MSPs traditionally have focused on business processes and goals, with a special emphasis on managing servers, but their primary source of revenue in the future will come from addressing end user needs.
As servers move to the cloud, clients will need MSPs to focus on other responsibilities, such as maintaining workstations, mobile devices, applications, and security. All these responsibilities place the focus on the end user. By reinventing the managed services model around the end user needs, MSPs help end users be productive and contribute to the bottom line.

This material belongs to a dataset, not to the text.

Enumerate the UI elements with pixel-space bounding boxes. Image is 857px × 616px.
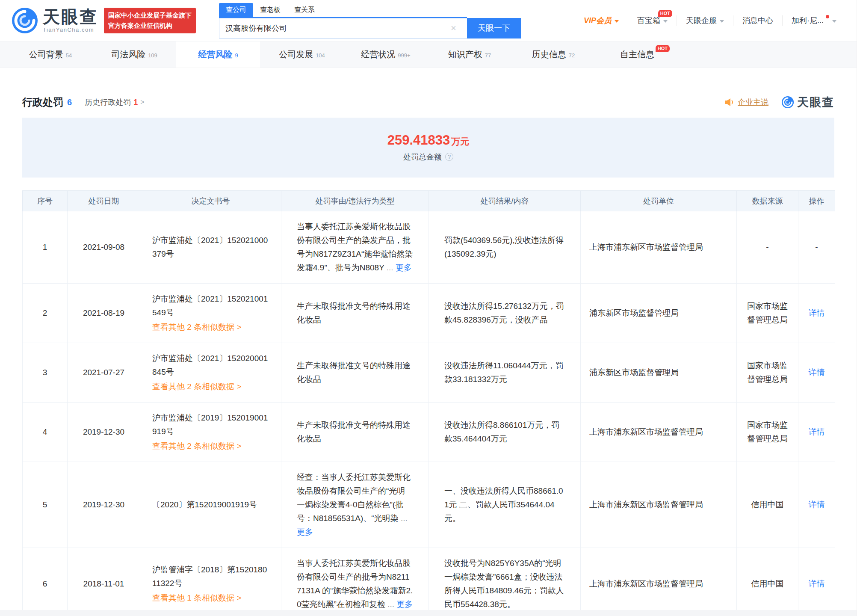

This requires addressing three primary areas—cloud services, applications, and security.
1. Cloud Services Focus
Pretty much every company now uses the cloud in some form, and as businesses push forward with digital strategies, their dependence on the cloud will keep increasing. The cloud provides a way for businesses to accelerate development and deployment of new products and services.
Although customers can get services directly from cloud providers, in many cases they need help procuring, configuring, and managing those services. As businesses become more cloud-dependent, they aren’t necessarily moving their complete IT environments off-premise. In most cases, they will run hybrid environments combining cloud and in-house components. Managing those environments requires expertise that most companies lack.
MSPs can get the different pieces to work together and provide the right levels of performance so end users can perform their jobs. Part of the MSP’s role will be to train end users on new technologies and deliver technical support. MSPs can help their customers’ employees become proficient on the applications and technologies they use, which will lead to higher productivity and overall better business performance.
2. Application Support
Applications are at the center of everything for businesses. Just about any task in a modern business environment involves end users interacting with an application, which is why application performance and usability are critical. If applications perform poorly, or the underlying infrastructure cannot support them properly, this can hurt user productivity and adversely affect the company’s profitability.
As such, there is a substantial opportunity for MSPs to manage their clients’ application environments. This includes choosing the application, matching to the right platform (be it in the cloud or on premise), customizing and integrating UIs for usability, and monitoring, maintaining and upgrading the applications to ensure performance and availability.
With applications being such an integral part of running the business, it’s important they perform well. And part of that is ensuring employees know how to use them to get the most out of the features and functionality of each application.
Another critical aspect of supporting end users is to help them protect themselves, their data, and ultimately their company. Many cyber threats exploit user actions, and it takes only one bad decision—such as clicking on an infected URL or attachment—to infect a whole office.
Users need a lot of guidance and instruction to ensure they don’t open a door to cyber threats. Awareness programs that reinforce safe computing practices can stop costly cyber attacks. MSPs have a role to play here, by developing security awareness programs and policies for their customers. Programs can cover a range of topics, from recognizing and avoiding phishing attempts to password policies to proper use of public Wi-Fi networks.
As MSPs look into the future and try to figure out how to remain profitable, the opportunities around end users’ needs should be obvious. As much as businesses depend on technology to succeed in the digital future, they will still need people to accomplish their goals.
And as employees interact with technology, the better their user experience is, the more likely they are to contribute to the business’ success.